→ ABOUT THIS TASK:
The records below are to be copied exactly, with their pictures left out.

→ Stored data:
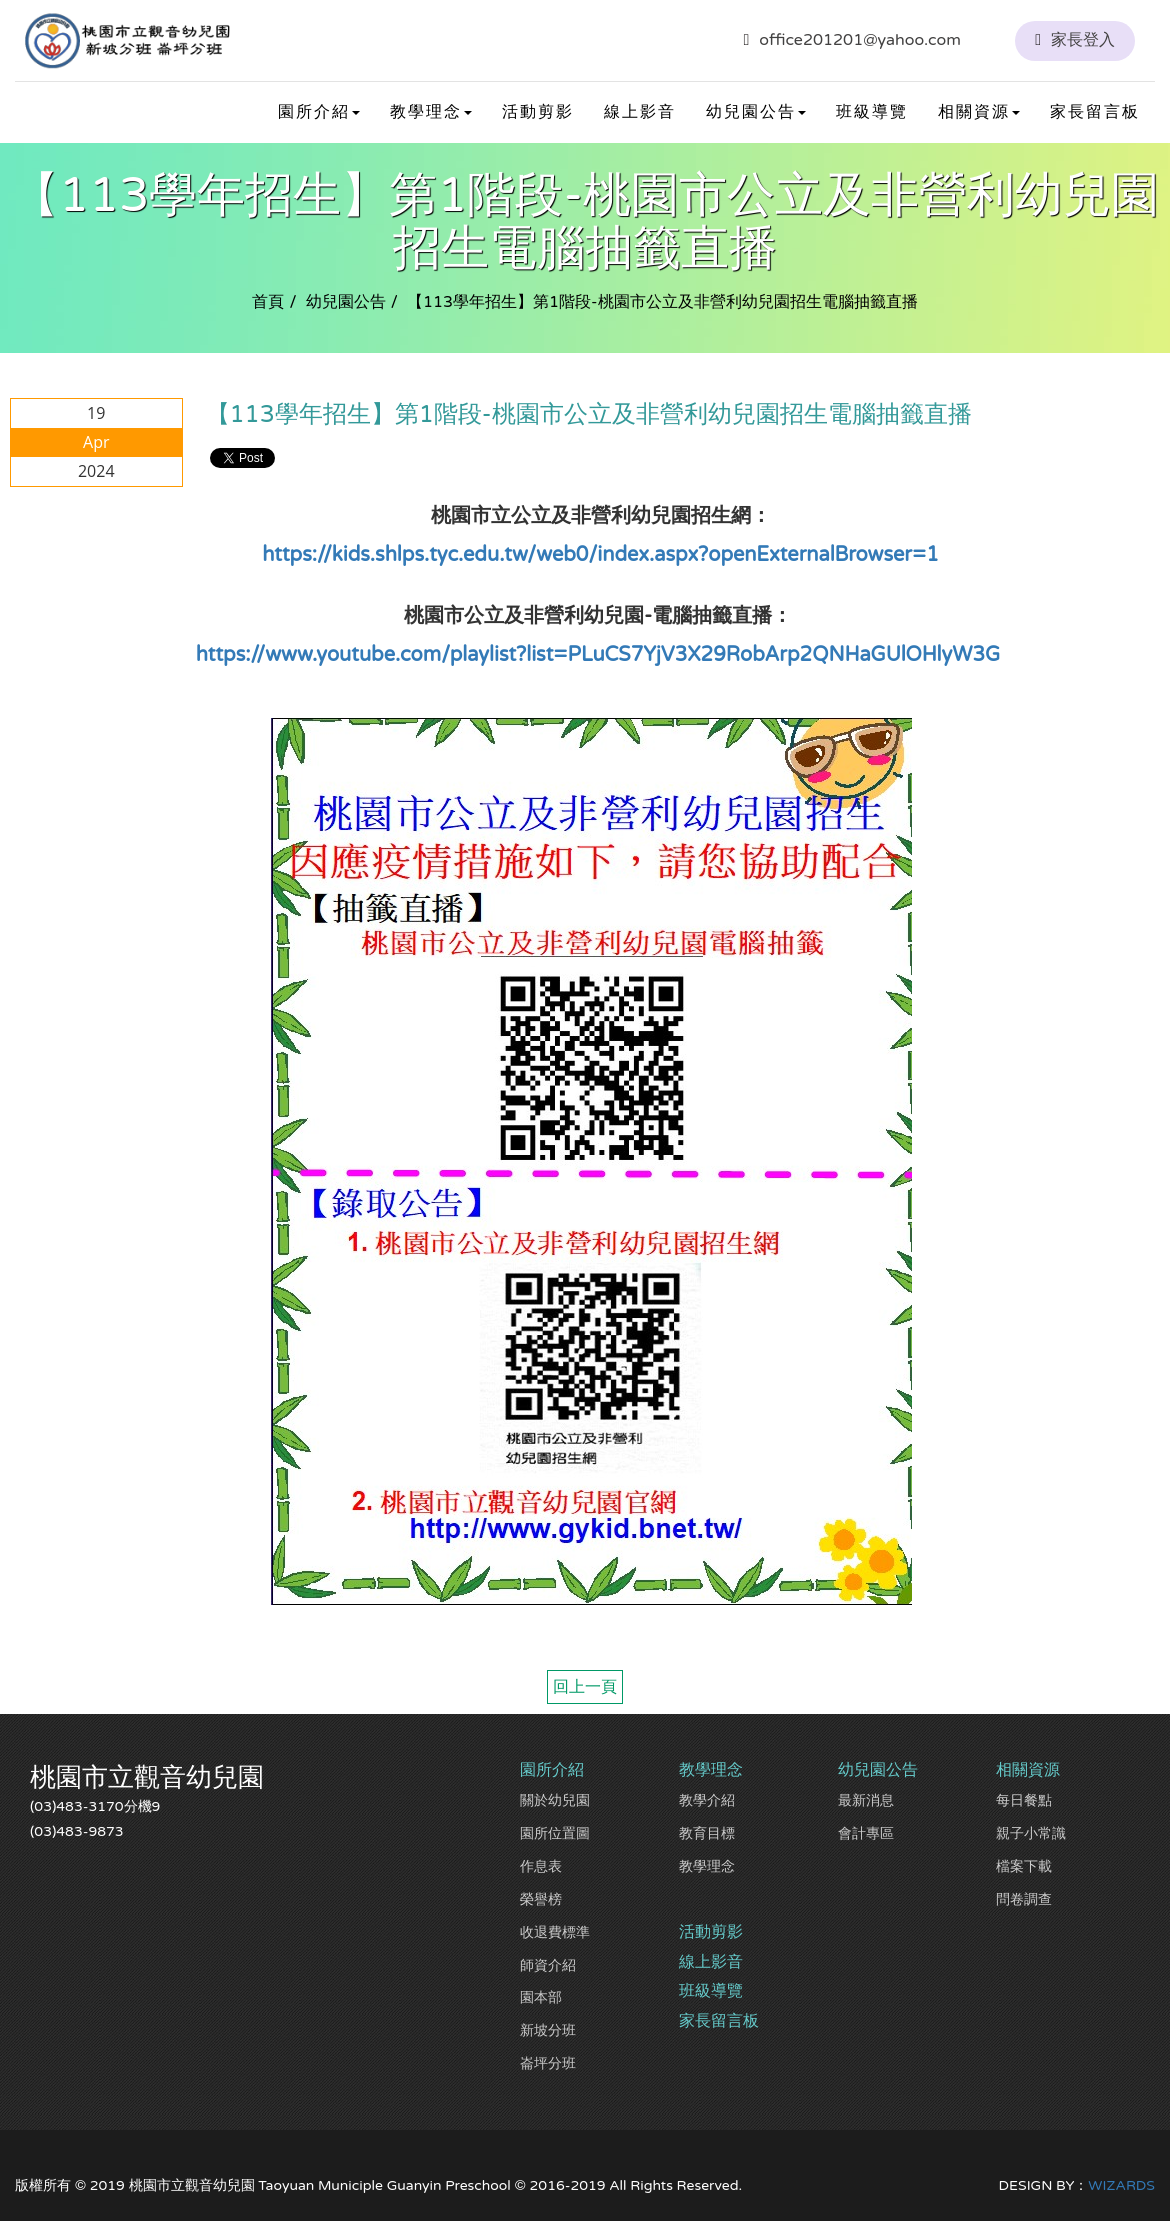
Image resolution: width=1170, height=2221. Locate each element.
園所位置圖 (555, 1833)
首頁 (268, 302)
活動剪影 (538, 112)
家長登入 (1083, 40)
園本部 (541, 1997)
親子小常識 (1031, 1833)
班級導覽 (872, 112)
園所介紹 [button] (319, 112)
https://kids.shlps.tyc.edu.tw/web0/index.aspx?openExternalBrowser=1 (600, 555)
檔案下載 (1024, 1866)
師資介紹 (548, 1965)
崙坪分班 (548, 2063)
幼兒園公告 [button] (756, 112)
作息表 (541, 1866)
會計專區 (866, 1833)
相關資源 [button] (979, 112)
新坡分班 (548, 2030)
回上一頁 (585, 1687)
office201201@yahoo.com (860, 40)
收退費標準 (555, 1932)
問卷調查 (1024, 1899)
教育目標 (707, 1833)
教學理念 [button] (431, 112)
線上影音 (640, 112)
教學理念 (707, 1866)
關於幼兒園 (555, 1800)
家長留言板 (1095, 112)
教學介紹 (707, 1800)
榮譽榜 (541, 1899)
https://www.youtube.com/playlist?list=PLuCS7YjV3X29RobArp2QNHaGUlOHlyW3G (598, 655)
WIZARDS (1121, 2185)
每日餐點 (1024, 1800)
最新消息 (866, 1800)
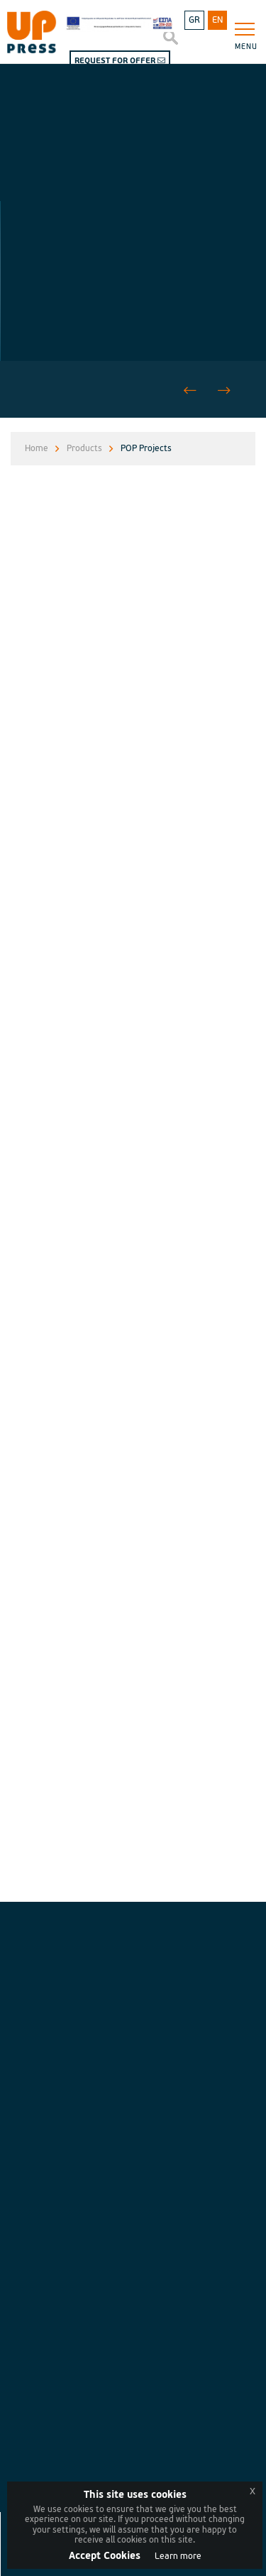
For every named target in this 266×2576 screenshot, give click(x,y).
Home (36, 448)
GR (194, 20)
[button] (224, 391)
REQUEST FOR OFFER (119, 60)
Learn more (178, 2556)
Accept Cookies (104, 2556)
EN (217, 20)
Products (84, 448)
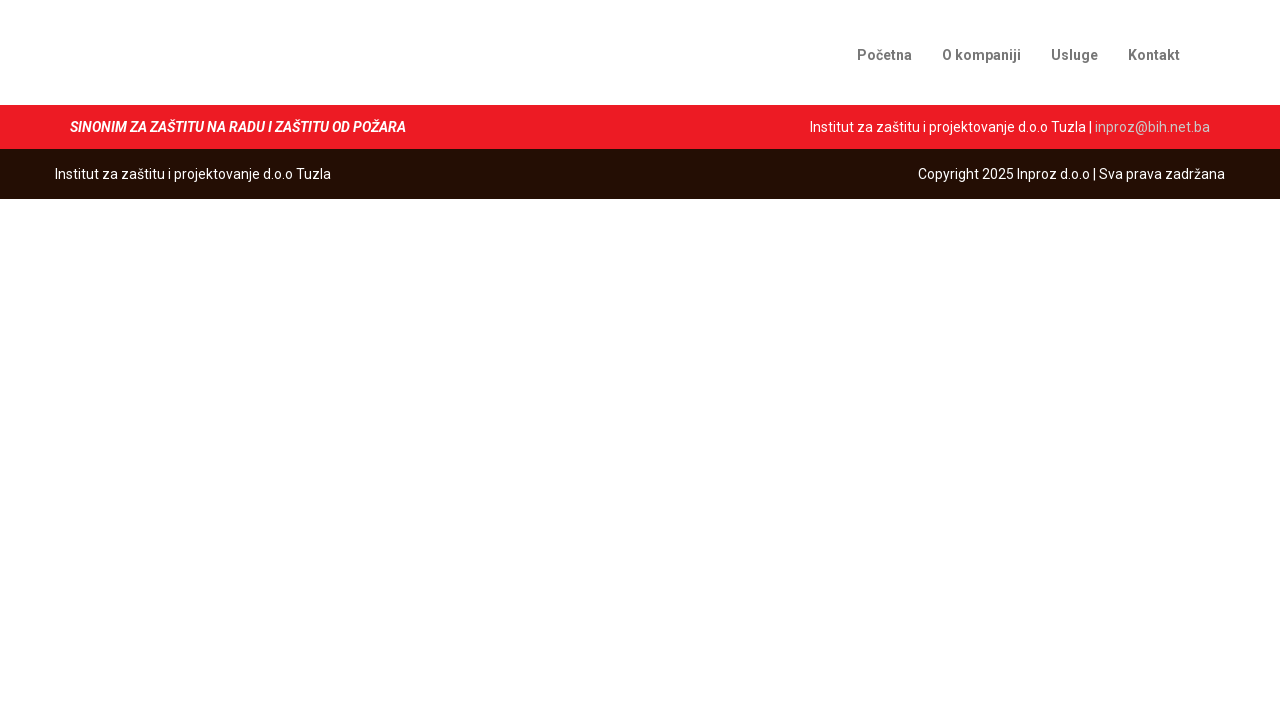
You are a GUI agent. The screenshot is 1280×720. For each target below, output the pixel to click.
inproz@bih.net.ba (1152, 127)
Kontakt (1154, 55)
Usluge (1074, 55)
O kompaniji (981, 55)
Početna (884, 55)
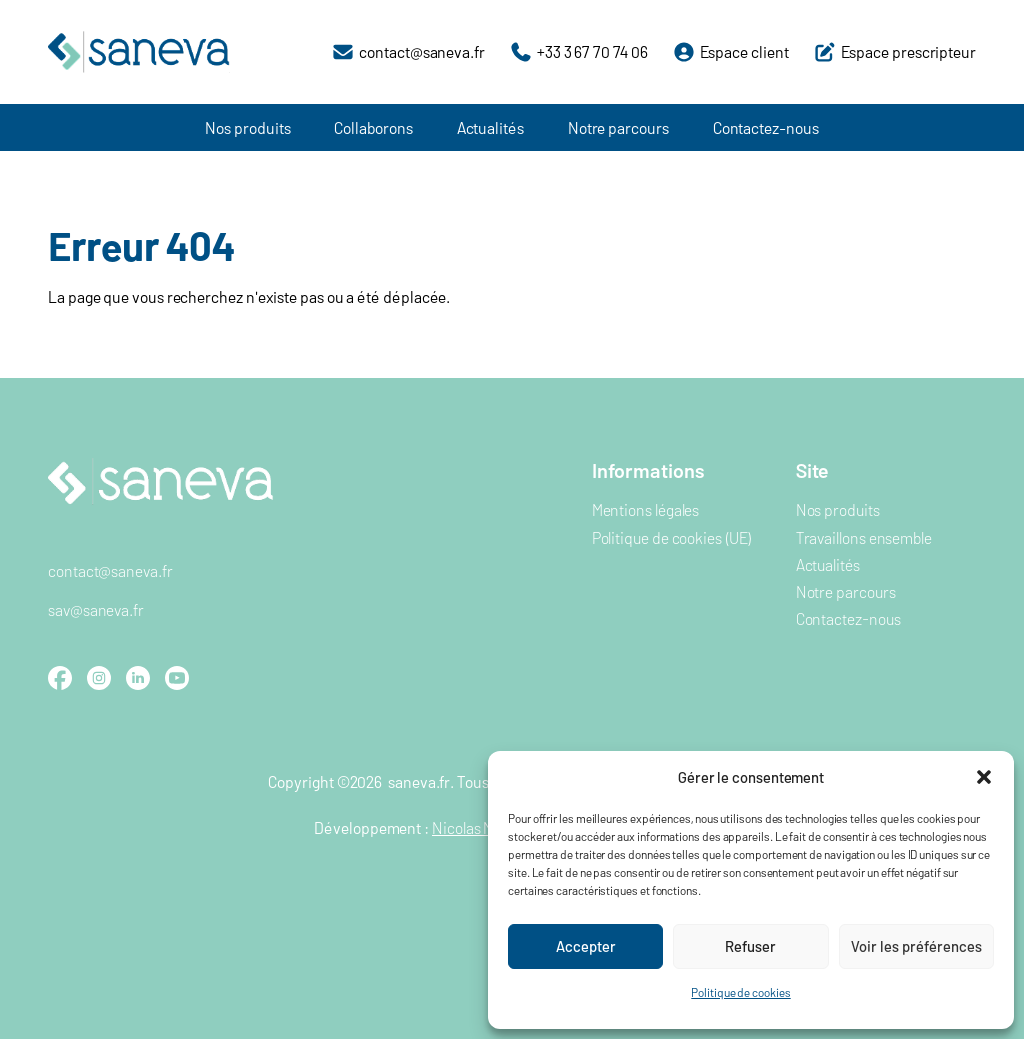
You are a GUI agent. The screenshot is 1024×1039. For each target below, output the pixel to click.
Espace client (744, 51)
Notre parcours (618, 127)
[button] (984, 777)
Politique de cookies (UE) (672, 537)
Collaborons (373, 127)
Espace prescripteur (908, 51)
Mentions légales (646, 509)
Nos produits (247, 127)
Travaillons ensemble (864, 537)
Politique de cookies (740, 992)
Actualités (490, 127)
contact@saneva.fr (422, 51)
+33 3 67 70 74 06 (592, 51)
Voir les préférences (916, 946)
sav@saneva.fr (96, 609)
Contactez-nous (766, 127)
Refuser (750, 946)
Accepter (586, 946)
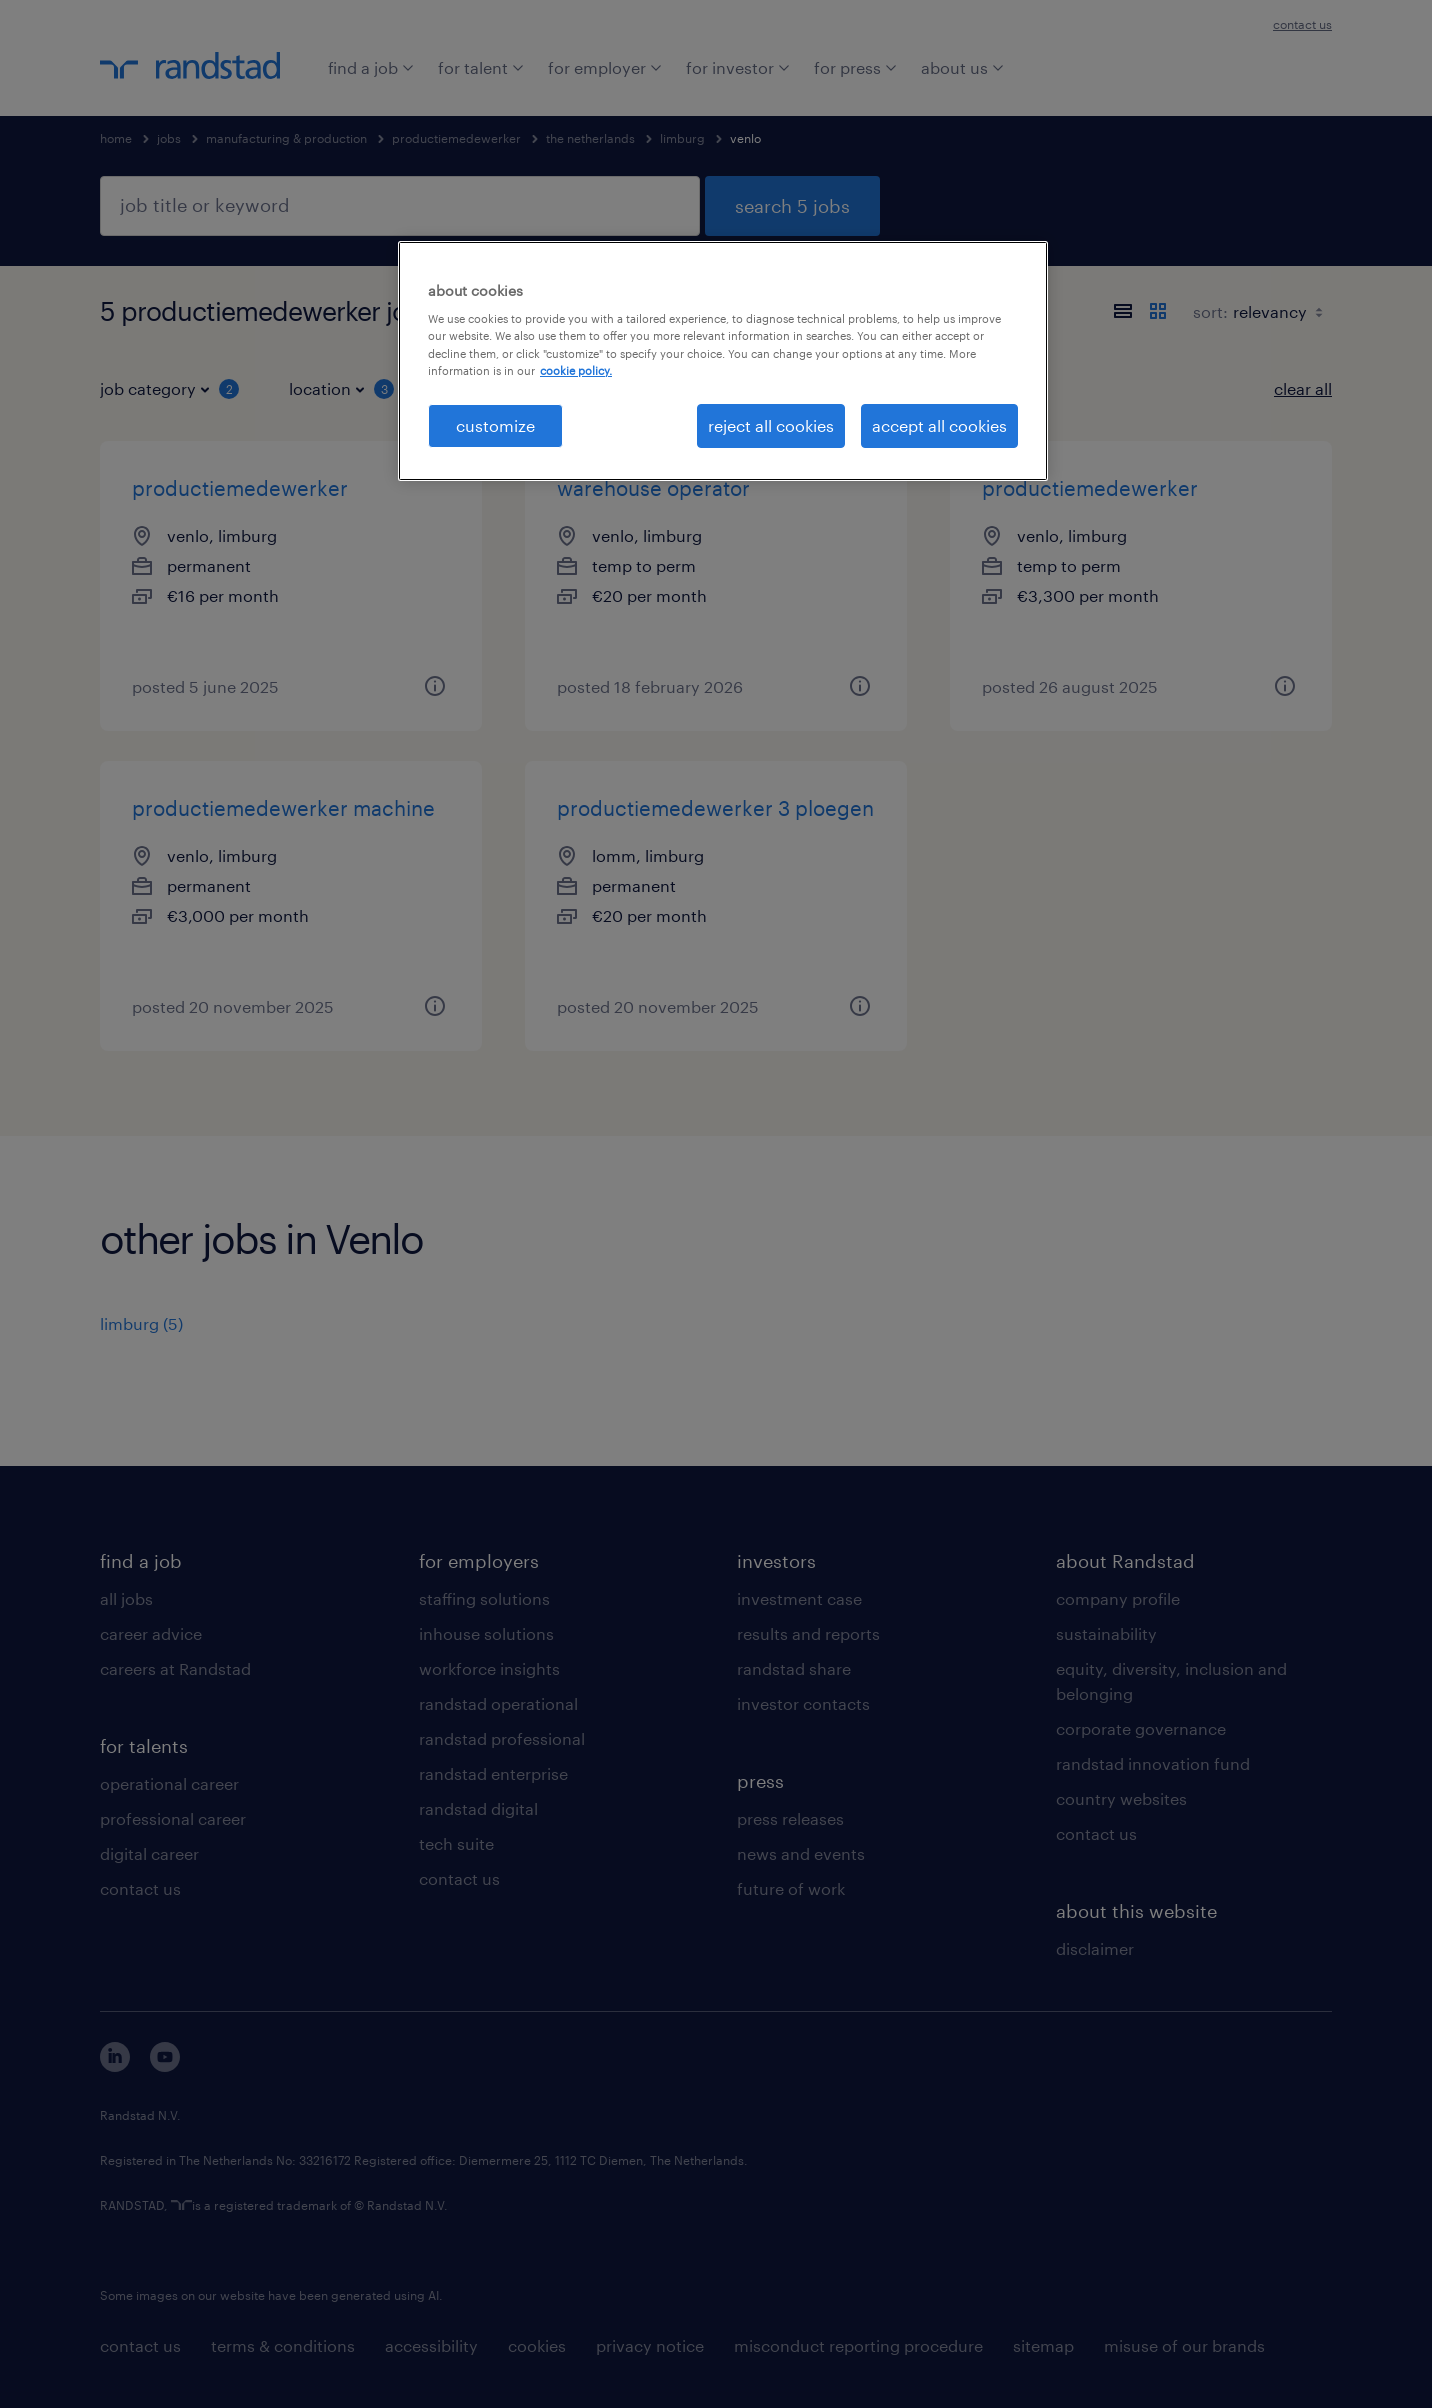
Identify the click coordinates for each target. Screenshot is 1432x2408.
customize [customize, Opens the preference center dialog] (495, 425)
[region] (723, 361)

→ YOUR RESPONSE:
Image resolution: width=1170, height=2221. Locate each element.
園所位置圖 (555, 1833)
首頁 (268, 302)
活動剪影 (538, 112)
家長登入 (1083, 40)
園本部 (541, 1997)
親子小常識 (1031, 1833)
班級導覽 (872, 112)
園所介紹 [button] (319, 112)
https://kids.shlps.tyc.edu.tw/web0/index.aspx?openExternalBrowser=1 (600, 555)
檔案下載 (1024, 1866)
師資介紹 (548, 1965)
崙坪分班 (548, 2063)
幼兒園公告 [button] (756, 112)
作息表 (541, 1866)
會計專區 (866, 1833)
相關資源 [button] (979, 112)
新坡分班 (548, 2030)
回上一頁 (585, 1687)
office201201@yahoo.com (860, 40)
收退費標準 (555, 1932)
問卷調查 (1024, 1899)
教育目標 (707, 1833)
教學理念 [button] (431, 112)
線上影音 (640, 112)
教學理念 (707, 1866)
關於幼兒園 (555, 1800)
家長留言板 (1095, 112)
教學介紹 (707, 1800)
榮譽榜 (541, 1899)
https://www.youtube.com/playlist?list=PLuCS7YjV3X29RobArp2QNHaGUlOHlyW3G (598, 655)
WIZARDS (1121, 2185)
每日餐點 (1024, 1800)
最新消息 (866, 1800)
For every named target in this 266×2576 screenshot, give click(x,y).
Home (36, 448)
GR (194, 20)
[button] (224, 391)
REQUEST FOR OFFER (119, 60)
Learn more (178, 2556)
Accept Cookies (104, 2556)
EN (217, 20)
Products (84, 448)
You are a GUI agent. The screenshot is 1280×720. For each target below, output the pixel to click.
inproz@bih.net.ba (1152, 127)
Kontakt (1154, 55)
Usluge (1074, 55)
O kompaniji (981, 55)
Početna (884, 55)
You are a GUI agent. The screenshot is 1024×1039. For each target below, output the pixel to click.
Espace client (744, 51)
Notre parcours (618, 127)
[button] (984, 777)
Politique de cookies (UE) (672, 537)
Collaborons (373, 127)
Espace prescripteur (908, 51)
Mentions légales (646, 509)
Nos produits (247, 127)
Travaillons ensemble (864, 537)
Politique de cookies (740, 992)
Actualités (490, 127)
contact@saneva.fr (422, 51)
+33 3 67 70 74 06 (592, 51)
Voir les préférences (916, 946)
sav@saneva.fr (96, 609)
Contactez-nous (766, 127)
Refuser (750, 946)
Accepter (586, 946)
Identify the click coordinates for each target. Screenshot is 1432x2408.
customize [customize, Opens the preference center dialog] (495, 425)
[region] (723, 361)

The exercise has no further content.